Regarding the special audit, the Gates/Threadneedle/Fidelity camp write: “The special audit request focuses on whether any non-public information regarding Sika was made available to Saint-Gobain and whether any Board members had knowledge or were involved in the sales process (to Saint Gobain).”Specifically, the audit would cover the actions of Sika executives over the last 24 months prior to the AGM in April. Three of the nine members of Sika’s board represent the Burkard-Schenker family and support Saint Gobain’s takeover. The other six members, led by Chairman Paul Hälg, staunchly oppose it.
Regarding the expert committee, the investors added: “Under Swiss law, special experts can be put into place to allow for the review of a company’s business conduct. They can be appointed by the majority of the share capital represented at the AGM and without regard to the enhanced voting of the registered shares.” The committee would serve until Sika’s AGM in 2017.

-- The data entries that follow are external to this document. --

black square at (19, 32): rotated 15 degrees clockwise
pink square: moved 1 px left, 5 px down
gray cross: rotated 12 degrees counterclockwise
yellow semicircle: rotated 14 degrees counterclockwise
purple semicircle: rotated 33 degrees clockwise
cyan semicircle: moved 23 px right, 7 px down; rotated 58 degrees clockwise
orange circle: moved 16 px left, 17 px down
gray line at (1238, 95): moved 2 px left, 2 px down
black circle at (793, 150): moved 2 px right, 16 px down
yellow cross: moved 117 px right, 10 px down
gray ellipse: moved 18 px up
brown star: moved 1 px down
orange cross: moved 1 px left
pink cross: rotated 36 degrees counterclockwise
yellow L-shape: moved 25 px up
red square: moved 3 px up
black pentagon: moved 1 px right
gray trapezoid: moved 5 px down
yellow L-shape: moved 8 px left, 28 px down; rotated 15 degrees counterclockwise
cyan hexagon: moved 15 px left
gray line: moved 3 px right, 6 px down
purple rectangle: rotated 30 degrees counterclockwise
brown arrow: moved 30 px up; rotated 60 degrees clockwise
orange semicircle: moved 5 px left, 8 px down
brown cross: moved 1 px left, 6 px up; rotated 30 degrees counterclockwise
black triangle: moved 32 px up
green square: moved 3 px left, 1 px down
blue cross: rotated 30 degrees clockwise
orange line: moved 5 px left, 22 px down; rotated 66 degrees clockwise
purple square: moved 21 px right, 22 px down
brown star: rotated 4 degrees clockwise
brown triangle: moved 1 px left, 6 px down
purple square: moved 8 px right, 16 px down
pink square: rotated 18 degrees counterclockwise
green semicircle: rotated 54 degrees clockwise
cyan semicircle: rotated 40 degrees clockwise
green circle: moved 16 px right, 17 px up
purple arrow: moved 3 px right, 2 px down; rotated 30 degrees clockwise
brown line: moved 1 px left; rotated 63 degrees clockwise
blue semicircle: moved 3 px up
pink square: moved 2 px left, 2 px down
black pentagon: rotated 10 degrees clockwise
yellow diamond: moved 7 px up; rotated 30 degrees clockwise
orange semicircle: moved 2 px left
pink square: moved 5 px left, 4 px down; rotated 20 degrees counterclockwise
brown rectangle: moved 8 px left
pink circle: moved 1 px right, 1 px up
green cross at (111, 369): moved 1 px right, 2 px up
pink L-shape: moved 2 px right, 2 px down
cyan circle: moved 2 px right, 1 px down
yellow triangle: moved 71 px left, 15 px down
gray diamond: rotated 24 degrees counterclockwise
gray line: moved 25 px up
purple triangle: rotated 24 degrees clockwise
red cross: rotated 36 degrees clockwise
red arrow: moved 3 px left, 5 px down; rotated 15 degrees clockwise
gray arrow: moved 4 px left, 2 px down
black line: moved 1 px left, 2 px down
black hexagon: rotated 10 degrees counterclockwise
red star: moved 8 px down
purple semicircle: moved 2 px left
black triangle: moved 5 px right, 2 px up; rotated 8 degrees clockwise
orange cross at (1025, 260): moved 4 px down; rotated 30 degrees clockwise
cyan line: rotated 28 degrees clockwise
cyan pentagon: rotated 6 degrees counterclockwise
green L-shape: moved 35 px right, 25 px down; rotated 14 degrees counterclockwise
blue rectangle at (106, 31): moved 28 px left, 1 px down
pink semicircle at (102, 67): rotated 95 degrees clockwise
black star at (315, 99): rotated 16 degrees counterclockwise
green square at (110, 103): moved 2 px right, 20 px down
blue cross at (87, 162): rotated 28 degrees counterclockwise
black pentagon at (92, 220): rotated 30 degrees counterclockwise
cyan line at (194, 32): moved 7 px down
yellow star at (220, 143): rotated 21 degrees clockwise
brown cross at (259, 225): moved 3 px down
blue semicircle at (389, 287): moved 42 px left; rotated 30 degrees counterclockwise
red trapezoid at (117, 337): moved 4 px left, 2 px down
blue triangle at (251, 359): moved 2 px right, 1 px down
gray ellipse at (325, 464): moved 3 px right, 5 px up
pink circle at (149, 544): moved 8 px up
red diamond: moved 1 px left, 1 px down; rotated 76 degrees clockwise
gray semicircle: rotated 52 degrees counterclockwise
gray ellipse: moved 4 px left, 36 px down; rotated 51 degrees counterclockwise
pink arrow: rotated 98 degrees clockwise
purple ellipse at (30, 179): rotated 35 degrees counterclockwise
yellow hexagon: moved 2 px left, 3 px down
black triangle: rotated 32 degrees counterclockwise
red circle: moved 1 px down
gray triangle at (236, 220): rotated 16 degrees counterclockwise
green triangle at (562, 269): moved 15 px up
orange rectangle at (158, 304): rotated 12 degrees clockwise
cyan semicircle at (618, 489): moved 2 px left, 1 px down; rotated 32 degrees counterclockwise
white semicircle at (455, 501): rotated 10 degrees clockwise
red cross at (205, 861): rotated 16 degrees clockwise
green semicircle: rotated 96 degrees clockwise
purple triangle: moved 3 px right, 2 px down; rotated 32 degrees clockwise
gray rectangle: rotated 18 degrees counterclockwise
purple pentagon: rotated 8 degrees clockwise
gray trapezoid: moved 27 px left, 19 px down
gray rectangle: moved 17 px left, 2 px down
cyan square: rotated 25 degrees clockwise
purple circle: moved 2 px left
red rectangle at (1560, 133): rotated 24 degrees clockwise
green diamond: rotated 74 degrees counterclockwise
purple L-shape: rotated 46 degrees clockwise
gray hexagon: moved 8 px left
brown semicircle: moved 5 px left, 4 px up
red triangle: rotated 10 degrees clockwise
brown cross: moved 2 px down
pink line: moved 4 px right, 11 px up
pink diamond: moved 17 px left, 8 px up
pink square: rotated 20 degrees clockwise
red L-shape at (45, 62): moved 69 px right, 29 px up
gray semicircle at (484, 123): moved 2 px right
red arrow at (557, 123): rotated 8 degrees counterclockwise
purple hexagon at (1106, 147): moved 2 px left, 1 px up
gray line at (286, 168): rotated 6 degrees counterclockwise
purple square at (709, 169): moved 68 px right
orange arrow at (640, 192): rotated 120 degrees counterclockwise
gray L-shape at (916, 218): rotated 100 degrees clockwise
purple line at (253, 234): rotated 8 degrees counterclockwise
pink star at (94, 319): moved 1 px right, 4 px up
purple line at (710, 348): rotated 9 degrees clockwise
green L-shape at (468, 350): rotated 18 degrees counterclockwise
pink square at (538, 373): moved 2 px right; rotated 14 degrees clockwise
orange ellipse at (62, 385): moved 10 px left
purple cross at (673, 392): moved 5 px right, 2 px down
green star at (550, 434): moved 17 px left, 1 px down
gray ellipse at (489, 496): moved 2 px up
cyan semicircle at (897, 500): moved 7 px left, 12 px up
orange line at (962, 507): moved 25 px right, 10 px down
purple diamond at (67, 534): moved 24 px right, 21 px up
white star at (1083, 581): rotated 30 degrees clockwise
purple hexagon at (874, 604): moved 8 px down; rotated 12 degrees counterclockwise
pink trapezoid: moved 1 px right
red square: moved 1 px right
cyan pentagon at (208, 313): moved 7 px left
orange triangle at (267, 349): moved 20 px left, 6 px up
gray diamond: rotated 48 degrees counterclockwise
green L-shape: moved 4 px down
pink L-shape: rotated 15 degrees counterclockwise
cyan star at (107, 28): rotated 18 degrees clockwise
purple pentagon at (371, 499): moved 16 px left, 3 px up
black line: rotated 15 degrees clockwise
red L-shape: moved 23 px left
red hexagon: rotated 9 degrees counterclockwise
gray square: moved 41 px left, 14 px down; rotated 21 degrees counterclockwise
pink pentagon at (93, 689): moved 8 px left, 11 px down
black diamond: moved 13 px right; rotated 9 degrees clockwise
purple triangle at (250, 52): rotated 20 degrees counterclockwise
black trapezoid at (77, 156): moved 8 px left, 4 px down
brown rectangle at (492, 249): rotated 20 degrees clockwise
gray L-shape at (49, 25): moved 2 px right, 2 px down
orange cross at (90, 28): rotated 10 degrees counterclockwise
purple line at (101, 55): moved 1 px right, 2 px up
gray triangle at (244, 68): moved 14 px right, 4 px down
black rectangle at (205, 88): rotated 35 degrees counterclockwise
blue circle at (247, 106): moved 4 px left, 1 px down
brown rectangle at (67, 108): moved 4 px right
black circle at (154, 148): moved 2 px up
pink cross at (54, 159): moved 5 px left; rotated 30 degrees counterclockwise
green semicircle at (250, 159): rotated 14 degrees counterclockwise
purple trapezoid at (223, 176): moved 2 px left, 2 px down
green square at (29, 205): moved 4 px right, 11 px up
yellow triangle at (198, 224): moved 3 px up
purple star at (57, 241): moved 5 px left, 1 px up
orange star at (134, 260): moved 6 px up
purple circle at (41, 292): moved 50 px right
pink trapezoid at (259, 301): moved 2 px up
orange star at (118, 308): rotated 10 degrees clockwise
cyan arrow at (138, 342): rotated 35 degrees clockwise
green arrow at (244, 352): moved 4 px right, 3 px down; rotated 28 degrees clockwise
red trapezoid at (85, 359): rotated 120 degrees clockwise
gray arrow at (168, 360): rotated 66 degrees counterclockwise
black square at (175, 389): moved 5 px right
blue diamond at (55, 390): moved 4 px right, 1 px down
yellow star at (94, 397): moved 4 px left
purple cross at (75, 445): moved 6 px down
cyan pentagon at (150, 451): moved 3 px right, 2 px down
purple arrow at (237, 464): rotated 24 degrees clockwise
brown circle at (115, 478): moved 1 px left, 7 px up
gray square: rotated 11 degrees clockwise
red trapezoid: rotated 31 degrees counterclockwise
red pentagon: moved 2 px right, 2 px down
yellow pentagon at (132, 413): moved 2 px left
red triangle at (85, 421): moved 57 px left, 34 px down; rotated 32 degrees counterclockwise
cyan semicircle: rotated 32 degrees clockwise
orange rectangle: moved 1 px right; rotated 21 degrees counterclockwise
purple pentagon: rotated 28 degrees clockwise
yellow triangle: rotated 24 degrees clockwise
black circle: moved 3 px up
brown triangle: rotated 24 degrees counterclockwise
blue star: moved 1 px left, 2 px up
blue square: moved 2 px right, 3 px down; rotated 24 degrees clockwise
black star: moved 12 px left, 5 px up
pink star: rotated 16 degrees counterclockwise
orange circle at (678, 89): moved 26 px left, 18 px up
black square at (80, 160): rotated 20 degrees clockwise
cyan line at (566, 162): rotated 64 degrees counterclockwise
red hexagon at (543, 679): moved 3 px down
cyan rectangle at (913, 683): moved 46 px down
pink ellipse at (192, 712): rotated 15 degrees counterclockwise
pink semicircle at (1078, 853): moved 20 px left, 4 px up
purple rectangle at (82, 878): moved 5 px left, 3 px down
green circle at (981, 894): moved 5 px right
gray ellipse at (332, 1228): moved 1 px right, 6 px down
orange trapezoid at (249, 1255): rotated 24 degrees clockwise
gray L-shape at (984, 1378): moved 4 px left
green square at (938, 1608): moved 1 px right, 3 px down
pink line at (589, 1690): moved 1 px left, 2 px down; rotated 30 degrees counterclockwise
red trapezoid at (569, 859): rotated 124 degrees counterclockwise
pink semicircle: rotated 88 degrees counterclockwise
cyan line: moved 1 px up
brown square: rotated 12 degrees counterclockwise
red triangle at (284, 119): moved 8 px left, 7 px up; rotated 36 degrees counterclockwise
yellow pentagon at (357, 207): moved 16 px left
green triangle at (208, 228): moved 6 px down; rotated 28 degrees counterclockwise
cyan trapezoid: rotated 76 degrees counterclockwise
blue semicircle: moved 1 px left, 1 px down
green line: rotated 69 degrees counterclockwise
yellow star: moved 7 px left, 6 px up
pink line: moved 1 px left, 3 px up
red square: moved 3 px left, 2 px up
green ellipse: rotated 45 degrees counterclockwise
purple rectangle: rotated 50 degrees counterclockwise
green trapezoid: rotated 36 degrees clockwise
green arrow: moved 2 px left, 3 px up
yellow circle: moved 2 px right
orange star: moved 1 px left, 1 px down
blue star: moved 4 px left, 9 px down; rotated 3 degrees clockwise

While Sika’s board has endorsed the proposals from the Gates/Fidelity/Threadneedle camp, proposals from Swiss proxy firm Ethos that will be voted on earlier at the AGM may render them merely symbolic. That’s because Ethos recommends that Sika’s shareholders not only stop Saint Gobain’s bid but oust the three Sika board members who back it.
Among other recommendations, Ethos says shareholders should vote for its proposal to strike the opting-out clause from the company’s articles of association. This would scupper Saint Gobain’s bid, as it would be forced to bid for all of Sika’s shares.
Ethos’ recommendations coincided with an apparent legal victory for the anti-Saint Gobain camp. On Monday (March 23), a Swiss court denied a request by Burkard-Schenker to overturn a decision by Sika’s management to strip the 16% stake of majority voting rights. Oddly, though, Saint Gobain refused to acknowledge that it had lost the legal fight over the Burkard-Schenker stake.
A spokeswoman told Reuters that the French company still expects to complete the takeover of Sika by the end of June. This, however, depends on Saint Gobain winning the shareholder vote on Ethos’ motion to nix Sika’s opting-out clause on April 14.
(Clarifies call for both a special audit and the creation of a special expert committee, chaired by Walther.)